→ **Task item**: Only one stretch of the records below is wanted: the lines from the one holding "Mont Edgecumbe" through the one holding "Champ volcanique de l'Eifel". Return it exactly, both ends included.
===== Data to examine =====
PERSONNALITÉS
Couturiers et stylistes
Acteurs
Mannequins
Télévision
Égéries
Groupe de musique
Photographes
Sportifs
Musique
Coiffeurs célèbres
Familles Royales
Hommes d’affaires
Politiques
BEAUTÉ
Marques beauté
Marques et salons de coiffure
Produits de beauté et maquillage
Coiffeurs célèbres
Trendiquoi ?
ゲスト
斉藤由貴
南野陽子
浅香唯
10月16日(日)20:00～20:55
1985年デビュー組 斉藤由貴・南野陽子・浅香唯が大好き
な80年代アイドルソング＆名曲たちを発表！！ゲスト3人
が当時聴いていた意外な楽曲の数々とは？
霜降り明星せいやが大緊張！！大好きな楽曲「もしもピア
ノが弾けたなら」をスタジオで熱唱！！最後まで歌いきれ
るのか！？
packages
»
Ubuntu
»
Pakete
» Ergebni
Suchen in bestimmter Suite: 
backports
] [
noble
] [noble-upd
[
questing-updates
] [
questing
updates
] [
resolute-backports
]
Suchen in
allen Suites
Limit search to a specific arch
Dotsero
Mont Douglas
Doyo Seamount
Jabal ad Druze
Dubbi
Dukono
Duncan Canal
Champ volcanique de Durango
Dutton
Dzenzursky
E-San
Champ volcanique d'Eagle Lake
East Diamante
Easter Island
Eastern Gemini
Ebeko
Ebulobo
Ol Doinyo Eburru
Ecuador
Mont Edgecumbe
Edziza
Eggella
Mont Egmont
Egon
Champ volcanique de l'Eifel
=====
===== Data to examine =====
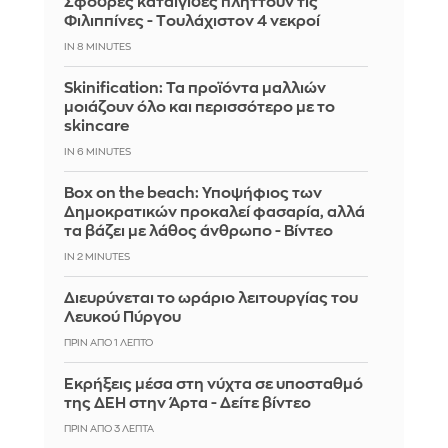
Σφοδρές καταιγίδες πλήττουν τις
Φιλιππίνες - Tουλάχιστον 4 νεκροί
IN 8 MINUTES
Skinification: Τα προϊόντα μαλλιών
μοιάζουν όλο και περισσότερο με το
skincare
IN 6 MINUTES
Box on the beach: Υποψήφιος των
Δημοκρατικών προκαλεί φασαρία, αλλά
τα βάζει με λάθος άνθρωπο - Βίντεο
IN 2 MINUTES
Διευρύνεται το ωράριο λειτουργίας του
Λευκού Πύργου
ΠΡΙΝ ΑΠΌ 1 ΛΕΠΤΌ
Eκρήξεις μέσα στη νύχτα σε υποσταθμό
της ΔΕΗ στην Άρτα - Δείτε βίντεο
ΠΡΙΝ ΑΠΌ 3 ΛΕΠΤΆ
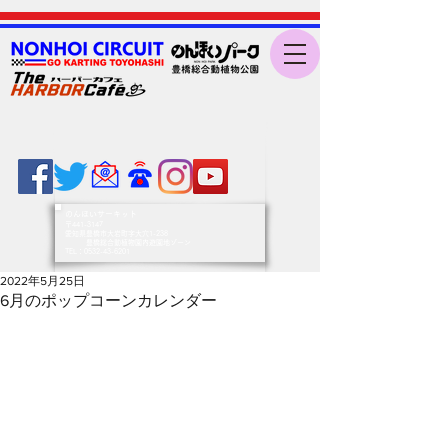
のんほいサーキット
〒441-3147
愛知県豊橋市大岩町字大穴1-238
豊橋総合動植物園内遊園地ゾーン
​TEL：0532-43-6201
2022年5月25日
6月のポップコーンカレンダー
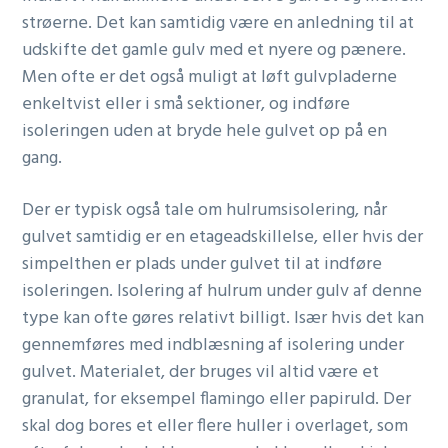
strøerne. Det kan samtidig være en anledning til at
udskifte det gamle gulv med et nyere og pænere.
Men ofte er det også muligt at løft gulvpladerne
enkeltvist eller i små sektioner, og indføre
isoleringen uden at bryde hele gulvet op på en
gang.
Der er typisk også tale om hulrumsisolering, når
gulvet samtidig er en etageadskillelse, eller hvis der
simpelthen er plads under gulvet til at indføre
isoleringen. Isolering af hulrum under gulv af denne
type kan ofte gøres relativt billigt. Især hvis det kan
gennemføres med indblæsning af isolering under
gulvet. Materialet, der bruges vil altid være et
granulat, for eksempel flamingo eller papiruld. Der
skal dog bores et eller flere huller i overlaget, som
=====
→ **Answer for this exercise**:
Mont Edgecumbe
Edziza
Eggella
Mont Egmont
Egon
Champ volcanique de l'Eifel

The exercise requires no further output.